Die FDP bringt neuen Vorschlag ein: Schulkrankenschwestern in Berlin.

In Hessen und Brandenburg ist die Idee nicht neu: Modellversuche mit Schulkrankenschwestern hat es dort schon gegeben. Die Kinderkrankenpfleger und Gesundheitspfleger versorgen verletzte Schüler, bieten aber auch Präventionen an.

Kinder und Jugendliche sollen so in Bereichen wie Hygiene oder gesunde Ernährung bzw. Gesundheitsvorsorge unterstützt werden. Die Bildungsgewerkschaft GEW hat sich bereits für Projekte ausgesprochen, bei denen Pflegekräfte an Schulen eingestellt werden.

Hessen war Vorreiter

Der entsprechende Modellversuch in Hessen wurde wegen des Erfolgs bereits im Dezember 2018 für ein weiteres Jahr verlängert. Die Pflegekräfte sind dort seit Juni 2017 im Einsatz und kümmern sich um Erstversorgungen. Die Charité Berlin hat eine Auswertung des Projektes übernommen, indem sie 3.700 schriftliche Interviews führte. Eltern und Lehrer, so das Ergebnis, sind mit dem Projekt sehr zufrieden. Fast die Hälfte der Schüler der Sekundarstufe 1 gibt zu Protokoll, dass sich damit sogar das Klima an der Schule verbessert hat.
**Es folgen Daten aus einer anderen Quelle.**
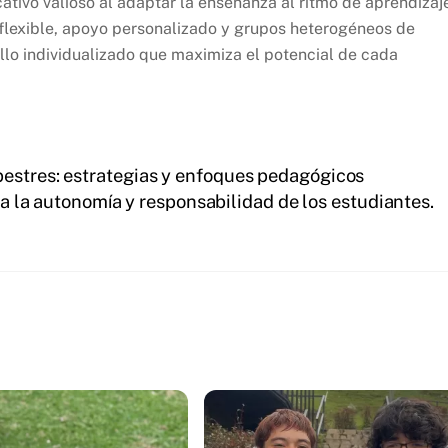
ativo valioso al adaptar la enseñanza al ritmo de aprendizaj
 flexible, apoyo personalizado y grupos heterogéneos de
llo individualizado que maximiza el potencial de cada
estres: estrategias y enfoques pedagógicos
 la autonomía y responsabilidad de los estudiantes.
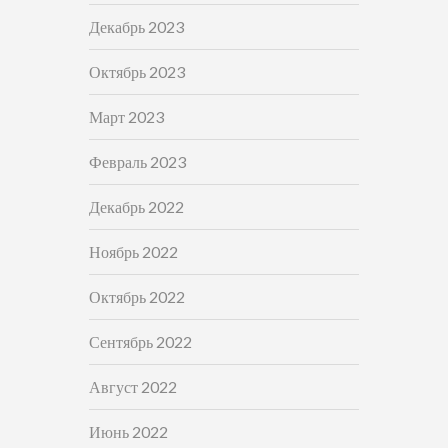
Декабрь 2023
Октябрь 2023
Март 2023
Февраль 2023
Декабрь 2022
Ноябрь 2022
Октябрь 2022
Сентябрь 2022
Август 2022
Июнь 2022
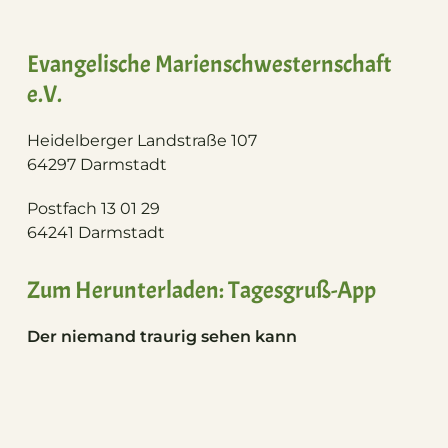
Evangelische Marienschwesternschaft
e.V.
Heidelberger Landstraße 107
64297 Darmstadt
Postfach 13 01 29
64241 Darmstadt
Zum Herunterladen: Tagesgruß-App
Der niemand traurig sehen kann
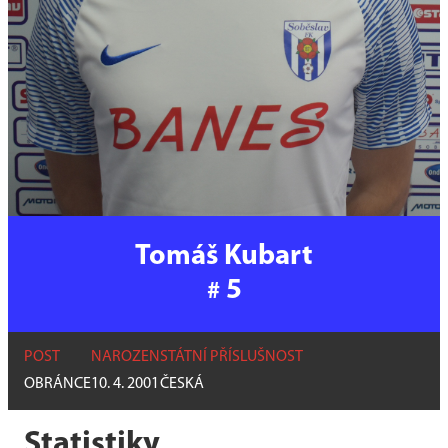
Tomáš Kubart
5
#
POST
NAROZEN
STÁTNÍ PŘÍSLUŠNOST
OBRÁNCE
10. 4. 2001
ČESKÁ
Statistiky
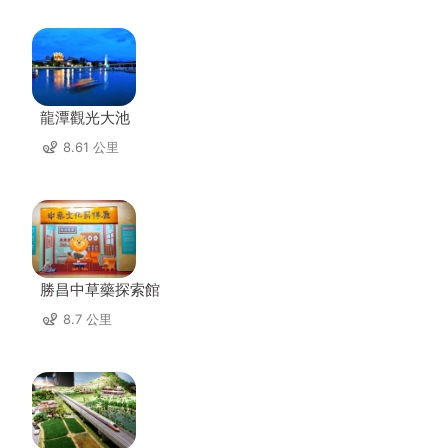
龍潭觀光大池
8.61 公里
勝昌中草藥探索館
8.7 公里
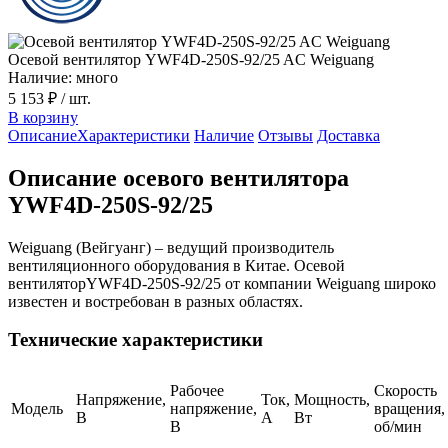
Осевой вентилятор YWF4D-250S-92/25 AC Weiguang
Наличие: много
5 153 ₽
/ шт.
В корзину
Описание
Характеристики
Наличие
Отзывы
Доставка
Описание осевого вентилятора
YWF4D-250S-92/25
Weiguang (Вейгуанг) – ведущий производитель
вентиляционного оборудования в Китае. Осевой
вентиляторYWF4D-250S-92/25 от компании Weiguang широко
известен и востребован в разных областях.
Технические характеристики
Рабочее
Скорость
Напряжение,
Ток,
Мощность,
Модель
напряжение,
вращения,
В
А
Вт
В
об/мин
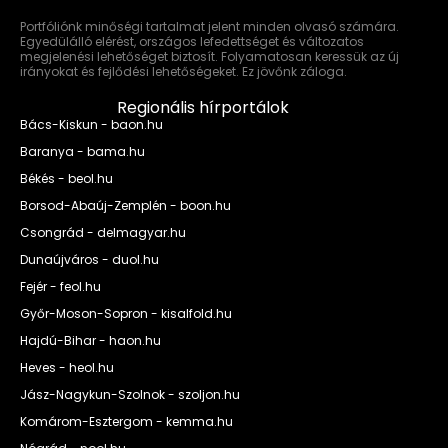
Portfóliónk minőségi tartalmat jelent minden olvasó számára.
Egyedülálló elérést, országos lefedettséget és változatos
megjelenési lehetőséget biztosít. Folyamatosan keressük az új
irányokat és fejlődési lehetőségeket. Ez jövőnk záloga.
Regionális hírportálok
Bács-Kiskun - baon.hu
Baranya - bama.hu
Békés - beol.hu
Borsod-Abaúj-Zemplén - boon.hu
Csongrád - delmagyar.hu
Dunaújváros - duol.hu
Fejér - feol.hu
Győr-Moson-Sopron - kisalfold.hu
Hajdú-Bihar - haon.hu
Heves - heol.hu
Jász-Nagykun-Szolnok - szoljon.hu
Komárom-Esztergom - kemma.hu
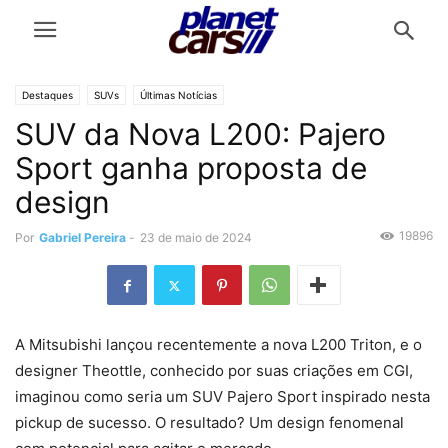
Destaques
SUVs
Últimas Notícias
SUV da Nova L200: Pajero
Sport ganha proposta de
design
19896
Por
Gabriel Pereira
-
23 de maio de 2024
A Mitsubishi lançou recentemente a nova L200 Triton, e o
designer Theottle, conhecido por suas criações em CGI,
imaginou como seria um SUV Pajero Sport inspirado nesta
pickup de sucesso. O resultado? Um design fenomenal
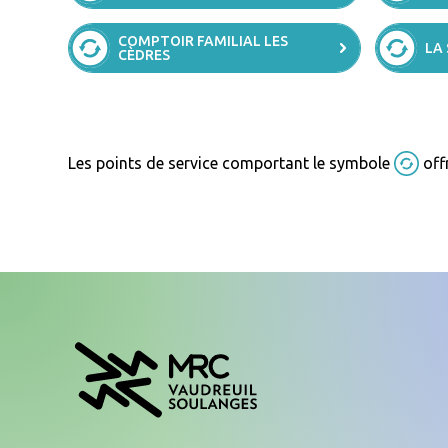
COMPTOIR FAMILIAL LES
LA
CÈDRES
Les points de service comportant le symbole
off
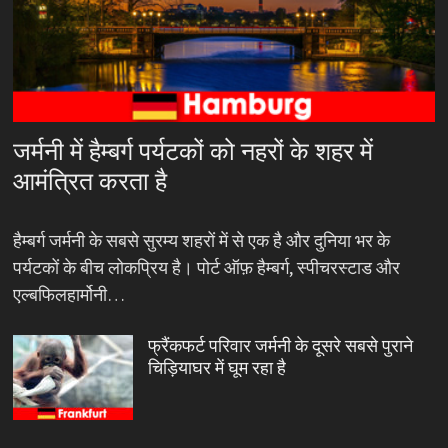
जर्मनी में हैम्बर्ग पर्यटकों को नहरों के शहर में
आमंत्रित करता है
हैम्बर्ग जर्मनी के सबसे सुरम्य शहरों में से एक है और दुनिया भर के
पर्यटकों के बीच लोकप्रिय है। पोर्ट ऑफ़ हैम्बर्ग, स्पीचरस्टाड और
एल्बफिलहार्मोनी…
फ्रैंकफर्ट परिवार जर्मनी के दूसरे सबसे पुराने
चिड़ियाघर में घूम रहा है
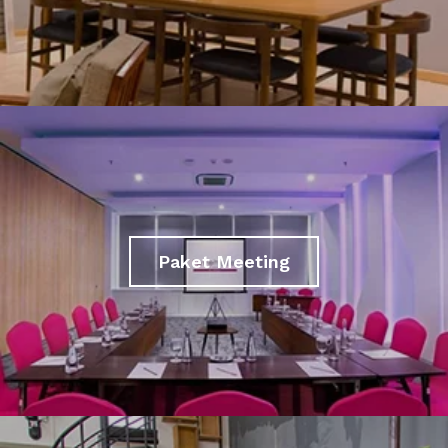
Paket Meeting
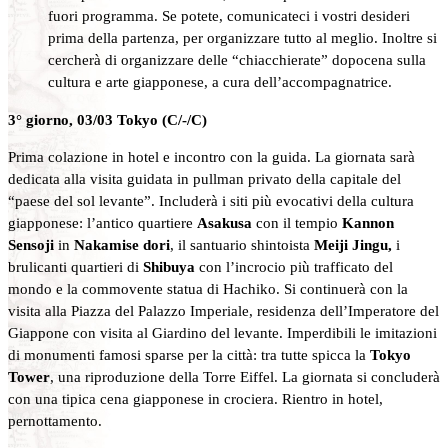
fuori programma. Se potete, comunicateci i vostri desideri
prima della partenza, per organizzare tutto al meglio. Inoltre si
cercherà di organizzare delle “chiacchierate” dopocena sulla
cultura e arte giapponese, a cura dell’accompagnatrice.
3° giorno, 03/03 Tokyo (C/-/C)
Prima colazione in hotel e incontro con la guida. La giornata sarà
dedicata alla visita guidata in pullman privato della capitale del
“paese del sol levante”. Includerà i siti più evocativi della cultura
giapponese: l’antico quartiere
Asakusa
con il tempio
Kannon
Sensoji
in
Nakamise dori
, il santuario shintoista
Meiji Jingu,
i
brulicanti quartieri di
Shibuya
con l’incrocio più trafficato del
mondo e la commovente statua di Hachiko. Si continuerà con la
visita alla Piazza del Palazzo Imperiale, residenza dell’Imperatore del
Giappone con visita al Giardino del levante. Imperdibili le imitazioni
di monumenti famosi sparse per la città: tra tutte spicca la
Tokyo
Tower
, una riproduzione della Torre Eiffel. La giornata si concluderà
con una tipica cena giapponese in crociera. Rientro in hotel,
pernottamento.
Für die Eltern stellt es eine Erleichterung dar, dass bei geringfügigen gesundheitlichen Einschränkungen keine Abholung angestrebt wird, sondern eine Versorgung vor Ort stattfindet. Die Lehrer/Schulsekretärinnen finden die diesbezügliche Entlastung ebenfalls positiv. Nicht zu verachten ist der Effekt, dass das Gesundheitswissen der Schüler dadurch ebenfalls verbessert würde. Die nötige Anschubfinanzierung für das Projekt hatte die AOK Hessen übernommen; die Verlängerungskosten übernimmt das Land. Im Übrigen werden für die Arbeit durchaus auch Männer angeworben.

Auch Brandenburg mit guten Erfahrungen

Potsdam meldet für Brandenburg ebenfalls einen guten Erfolg des Projekts. An Grundschulen hat jedes zweite Kind die Hilfe von Schulkrankenschwestern in Anspruch genommen. 20 Schulen hatten in Brandenburg an dem Modell teilgenommen – Diana Golze von den Linken hat in einem Fachkongress Zwischenbilanz gezogen.

Jedes vierte Kind der Sekundarstufe hat das Angebot angenommen. Entfallen ist dadurch zumeist das Alarmieren von Eltern und Arzt. Die Schulkrankenschwester übernimmt dabei nicht nur die Erstversorgung von Wunden, sondern hat sich auch bei der Bewältigung von Stress angeboten. Offene Ohren findet man bei der Krankenschwester im besten Fall auch bei Liebeskummer, Mobbing oder Angst. Sehr gut angekommen ist auch die Versorgung von chronisch kranken Kindern.